*Task to carry out*. Give the data below again exactly as written, without its pictures.

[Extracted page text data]
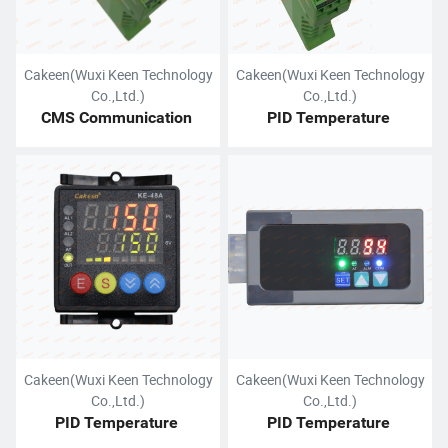
Cakeen(Wuxi Keen Technology
Cakeen(Wuxi Keen Technology
Co.,Ltd.)
Co.,Ltd.)
CMS Communication 
PID Temperature 
Module
Controller (DIN Rail Mount)
Cakeen(Wuxi Keen Technology
Cakeen(Wuxi Keen Technology
Co.,Ltd.)
Co.,Ltd.)
PID Temperature 
PID Temperature 
Controller (Panel Mount)
Controller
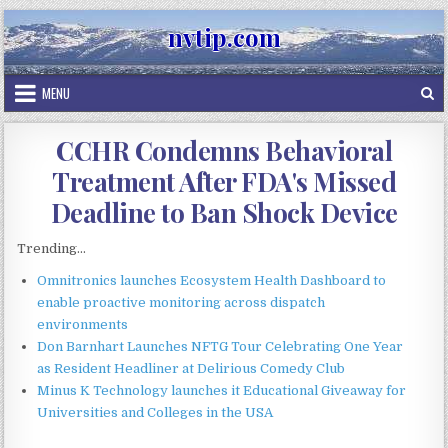
Skip
nvtip.com
to
content
MENU
CCHR Condemns Behavioral
Treatment After FDA's Missed
Deadline to Ban Shock Device
Trending...
Omnitronics launches Ecosystem Health Dashboard to
enable proactive monitoring across dispatch
environments
Don Barnhart Launches NFTG Tour Celebrating One Year
as Resident Headliner at Delirious Comedy Club
Minus K Technology launches it Educational Giveaway for
Universities and Colleges in the USA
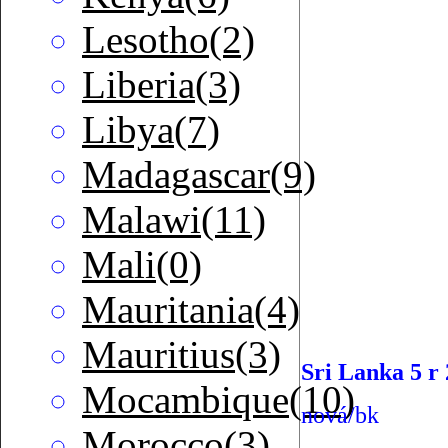
Lesotho(2)
Liberia(3)
Libya(7)
Madagascar(9)
Malawi(11)
Mali(0)
Mauritania(4)
Mauritius(3)
Sri Lanka 5 r
Mocambique(10)
nová/bk
Morocco(3)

*Result for this task*.
Cakeen(Wuxi Keen Technology
Cakeen(Wuxi Keen Technology
Co.,Ltd.)
Co.,Ltd.)
CMS Communication 
PID Temperature 
Module
Controller (DIN Rail Mount)
Cakeen(Wuxi Keen Technology
Cakeen(Wuxi Keen Technology
Co.,Ltd.)
Co.,Ltd.)
PID Temperature 
PID Temperature 
Controller (Panel Mount)
Controller
Skip
nvtip.com
to
content
MENU
CCHR Condemns Behavioral
Treatment After FDA's Missed
Deadline to Ban Shock Device
Trending...
Omnitronics launches Ecosystem Health Dashboard to
enable proactive monitoring across dispatch
environments
Don Barnhart Launches NFTG Tour Celebrating One Year
as Resident Headliner at Delirious Comedy Club
Minus K Technology launches it Educational Giveaway for
Universities and Colleges in the USA
Lesotho(2)
Liberia(3)
Libya(7)
Madagascar(9)
Malawi(11)
Mali(0)
Mauritania(4)
Mauritius(3)
Sri Lanka 5 r
Mocambique(10)
nová/bk
Morocco(3)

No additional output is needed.